WORK TO COMPLETE.
Only the pictures are to be omitted; everything else in the listing must be reproduced exactly.

GIVEN DATA.
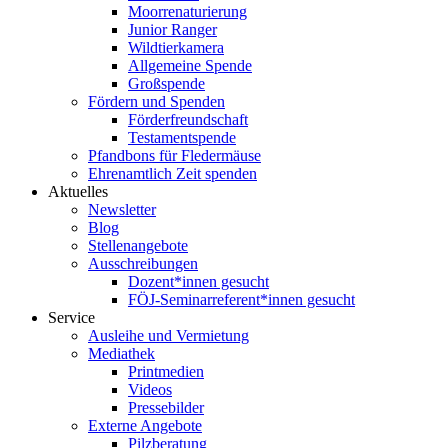
Moorrenaturierung
Junior Ranger
Wildtierkamera
Allgemeine Spende
Großspende
Fördern und Spenden
Förderfreundschaft
Testamentspende
Pfandbons für Fledermäuse
Ehrenamtlich Zeit spenden
Aktuelles
Newsletter
Blog
Stellenangebote
Ausschreibungen
Dozent*innen gesucht
FÖJ-Seminarreferent*innen gesucht
Service
Ausleihe und Vermietung
Mediathek
Printmedien
Videos
Pressebilder
Externe Angebote
Pilzberatung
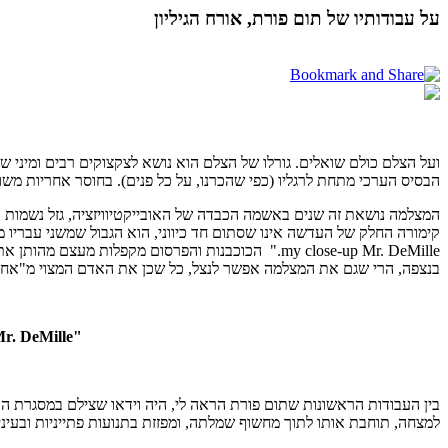
על עבודותיו של תום פורת, אורח הגיליון
ועל הצלם כולם שואלים. גורלו של הצלם הוא נושא לצקצוקים רבים ומיני ש
הבסיס הערכי מתחת לרגליו (כפי שהכרנו, על כל פנים). בחוסר אחריות משו
המצלמה נושאת זה שנים באשמה הכבדה של האובייקטיוויזציה, גזל נשמות תע
my close-up Mr. DeMille." הכוכבנות והפרסום מקפל
בנצפה, הרי שגם את המצלמה אפשר לנצל, כל שכן את האדם המצוי מ"אחו
"I'm ready for my close-up Mr. DeMille"
בין העבודות הראשונות שתום פורת הראה לי, היה וידאו שצילם במסגרת ה
למצחה, תוחבת אותו לתוך מחשוף שמלתה, ומפזזת בתנועות פתייניות ובעינ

ANSWER FOR THIS EXERCISE.
Moorrenaturierung
Junior Ranger
Wildtierkamera
Allgemeine Spende
Großspende
Fördern und Spenden
Förderfreundschaft
Testamentspende
Pfandbons für Fledermäuse
Ehrenamtlich Zeit spenden
Aktuelles
Newsletter
Blog
Stellenangebote
Ausschreibungen
Dozent*innen gesucht
FÖJ-Seminarreferent*innen gesucht
Service
Ausleihe und Vermietung
Mediathek
Printmedien
Videos
Pressebilder
Externe Angebote
Pilzberatung
על עבודותיו של תום פורת, אורח הגיליון
ועל הצלם כולם שואלים. גורלו של הצלם הוא נושא לצקצוקים רבים ומיני ש
הבסיס הערכי מתחת לרגליו (כפי שהכרנו, על כל פנים). בחוסר אחריות משו
המצלמה נושאת זה שנים באשמה הכבדה של האובייקטיוויזציה, גזל נשמות תע
my close-up Mr. DeMille." הכוכבנות והפרסום מקפל
בנצפה, הרי שגם את המצלמה אפשר לנצל, כל שכן את האדם המצוי מ"אחו
"I'm ready for my close-up Mr. DeMille"
בין העבודות הראשונות שתום פורת הראה לי, היה וידאו שצילם במסגרת ה
למצחה, תוחבת אותו לתוך מחשוף שמלתה, ומפזזת בתנועות פתייניות ובעינ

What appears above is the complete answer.